I like these late '80s mass produced Fisher's. Not worth much though. restored or otherwise. Assuming everything is original (aside from that ridiculous contraption attached to the bars, obviously) parting out will net you more than $200, but if you don't need the money and it fits you you should keep it and ride it.


----------



## xrockketx (Apr 19, 2010)

mechagouki said:


> I like these late '80s mass produced Fisher's. Not worth much though. restored or otherwise. Assuming everything is original (aside from that ridiculous contraption attached to the bars, obviously) parting out will net you more than $200, but if you don't need the money and it fits you you should keep it and ride it.


Haha...no doubt those bars are crazy..I just took the pic as is. But as far as keeping it, its a no go. Without going into to much detail, a guy living with my wifes grandparents house killed himself with no next of kin. The bike was his and left at the house. So I was able to pick it up.
Anyway, I can't keep it. Was just wanting to get a couple bucks for it, otherwise it would have been a cool bike to ride.


----------



## xprop1 (Apr 5, 2010)

Here's pic my procaliber, I'm orig owner. These earlier procaliber models weren't mass produced.... this model is what MTB world champ sara ballantyne and mike kloser rode into race history. Maybe not quite Fat Chance type prices, but....... ( note my stem is not original hint, hint, hint.)

Picture coming soon


----------



## Jak0zilla (May 16, 2010)

xprop1 said:


> ( note my stem is not original hint, hint, hint.)

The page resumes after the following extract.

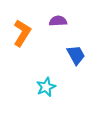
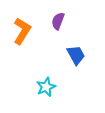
purple semicircle: rotated 66 degrees counterclockwise
orange L-shape: moved 2 px up
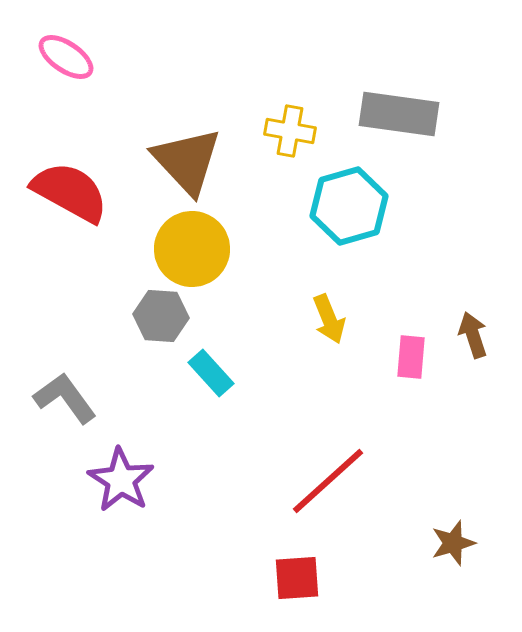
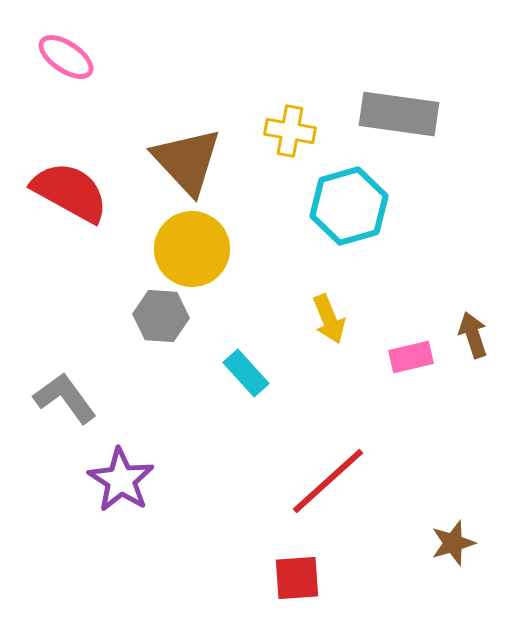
pink rectangle: rotated 72 degrees clockwise
cyan rectangle: moved 35 px right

Your (original) Fisher Bulge Bar is crying because that Huffy stem is being so rough and squeezing it so tight. :bluefrown:

And somewhere out there is a color matched Nitto roller stem, that is alone and afraid and just wants to go _home_!


----------



## scooderdude (Sep 27, 2004)

I paid $400 for a 1988 ProCaliber from one of our forum members a couple years ago or so. It looks nearly NOS and is completely intact and original in every way. It doesn't look like it was ridden at all. A museum quality piece, for sure.


----------



## richieb (Oct 21, 2004)

Oh, and for the record, that's a FISHER Procaliber. Karmically, the transition from Fisher to "Gary Fisher" was a HUGE step down. That's a REAL Fisher.


----------



## xrockketx (Apr 19, 2010)

richieb said:


> Oh, and for the record, that's a FISHER Procaliber. Karmically, the transition from Fisher to "Gary Fisher" was a HUGE step down. That's a REAL Fisher.


Haha...shows you how much I know about "Fisher" bikes.


----------